We read with great interest the article by Coppola and colleagues on the potential role of total lung stress in the disease progression of coronavirus disease 2019 (COVID-19)-related pneumonia [1]. We thank the authors for their work and appreciate the time and effort involved in performing all measurements including the assessment of the esophageal pressure swing (ΔPeso) in COVID-19 patients on non-invasive respiratory support. However, we have some comments on the statistical methods, calculation of total lung stress, and potential confounders.

The authors studied the effects of total lung stress in early COVID-19 pneumonia. The associations of various variables recorded at day 1 with patient outcome were evaluated based on univariate p values. Variables with p values < 0.05 were included in a multivariable regression model. This practice, though widespread in clinical publications, is highly susceptible to bias and not very sensitive to confounding effects, particularly in small sample size studies [2].

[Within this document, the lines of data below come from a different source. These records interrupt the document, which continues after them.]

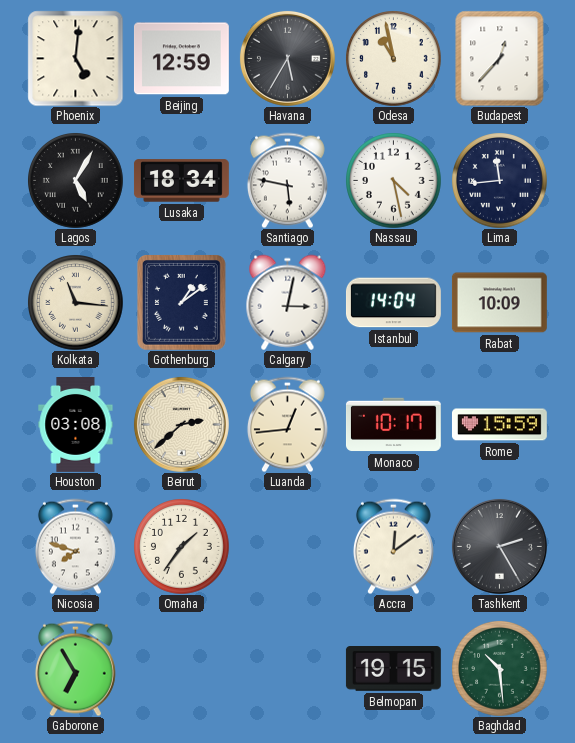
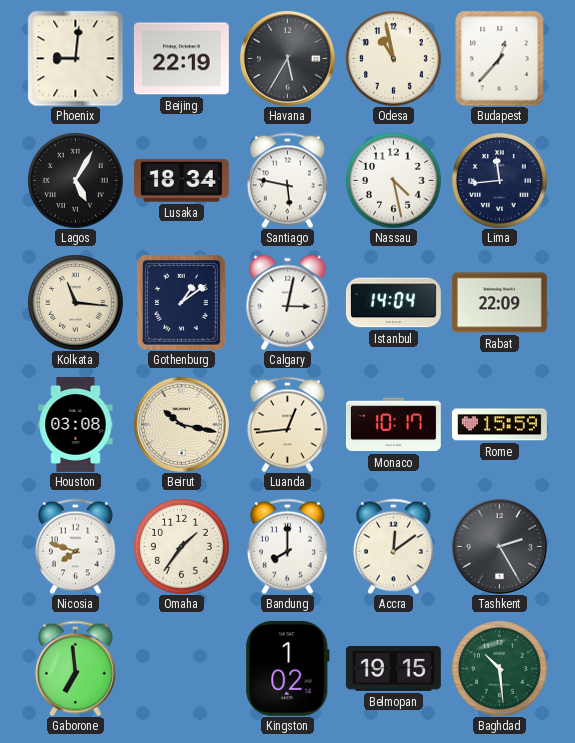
Phoenix: 5:01 -> 9:01
Beijing: 12:59 -> 22:19
Rabat: 10:09 -> 22:09
Beirut: 2:38 -> 10:17
Bandung: none -> 8:00
Gaborone: 6:55 -> 6:59
Kingston: none -> 1:02
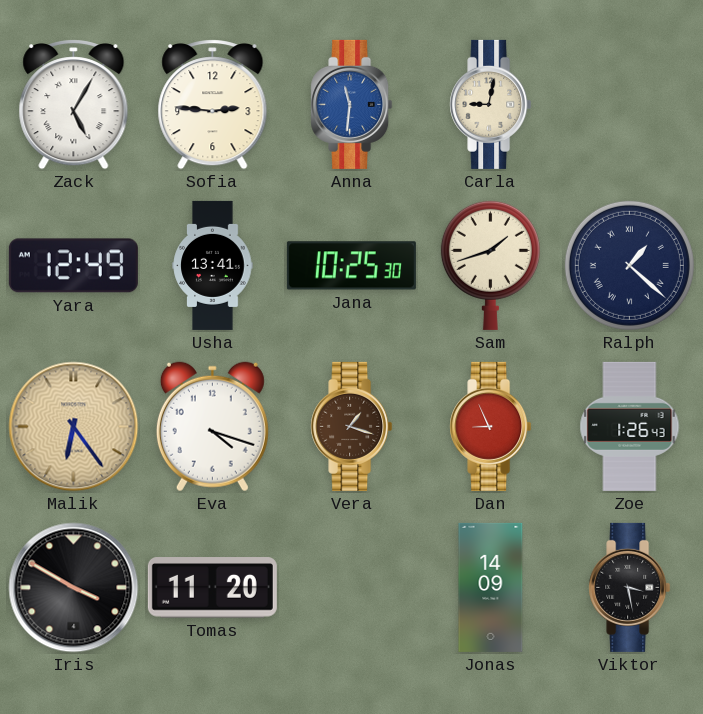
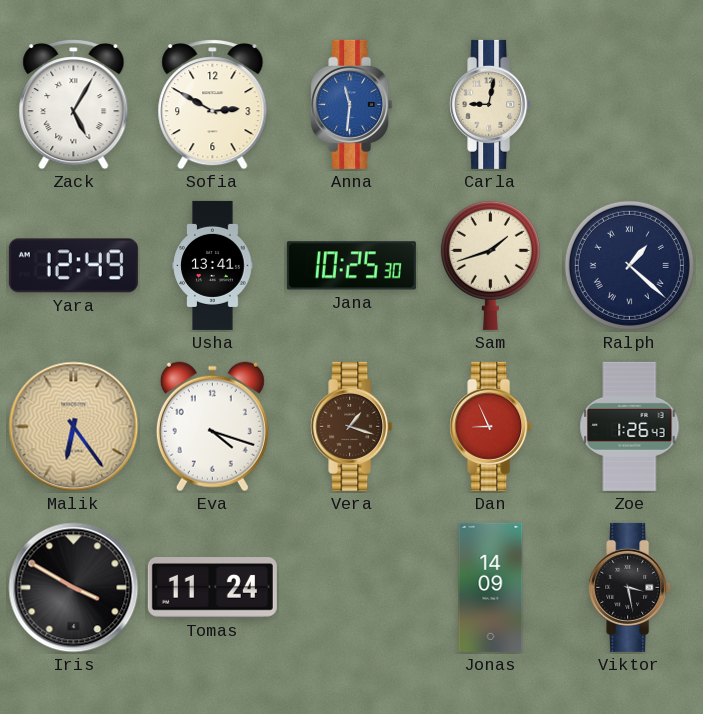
Sofia: 2:46 -> 2:50
Tomas: 11:20 -> 11:24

Three variables were selected by this method: total lung stress, ΔPeso and FiO2/PaO2 ratio. The authors claim that only total lung stress was independently associated with outcome. Since ΔPeso is part of the formula for total lung stress, there is reason to believe that these variables are highly correlated. As collinearity is problematic in (generalized) linear models, we think that the study could benefit from additional sensitivity analyses presenting the results of a logistic model considering the FiO2/PaO2 ratio and only one of the other two variables.

In addition, the calculation of the total lung stress is subject to several assumptions that call into question the close relationship to the study outcome. The total lung stress, i.e. the maximum tension in the lung parenchyma counteracting forces applied through tidal breathing, is clinically defined as endinspiratory transalveolar pressure (Pel(L)). Pel(L) is the transpulmonary pressure in the absence of airflow (i.e. under static conditions). The total lung stress computed by Coppola et al. includes a dynamic component (i.e. \(\Delta P_{{{\text{aw}}}} - \;\Delta P_{{{\text{eso}}}}\)). This leads to an overestimation of the Pel(L) [3]. Seven patients with negative outcome had “abdominal respiratory mechanics”. Recruitment of the expiratory muscles rises end-expiratory esophageal pressure. This elevates the measured ΔPeso which in turn could make the computed lung stress appear higher than it actually was.

The authors considered positive end-expiratory pressure (PEEP) to be mandatory included into the total lung stress formula. But a recent study showed a significant reduction in intubation rate with higher PEEP (continuous positive airway pressure) compared to low PEEP (nasal high flow) suggesting a rather protective effect of PEEP induced lung stress [4].

In our opinion, these points underline the importance of searching for unmeasured confounding. It seems conceivable that disease severity correlates with increased pulmonary vascular thrombosis and correspondingly increased physiological dead space [5]. This would increase the ventilatory equivalent for CO2 and be associated with an increased ΔPeso. It would, therefore, interesting to include d-dimers as surrogate parameter as well as other established confounders such as age, obesity or cardiovascular diseases in the analysis, though the potential for overly exhaustive exploratory analysis is limited by the given sample size.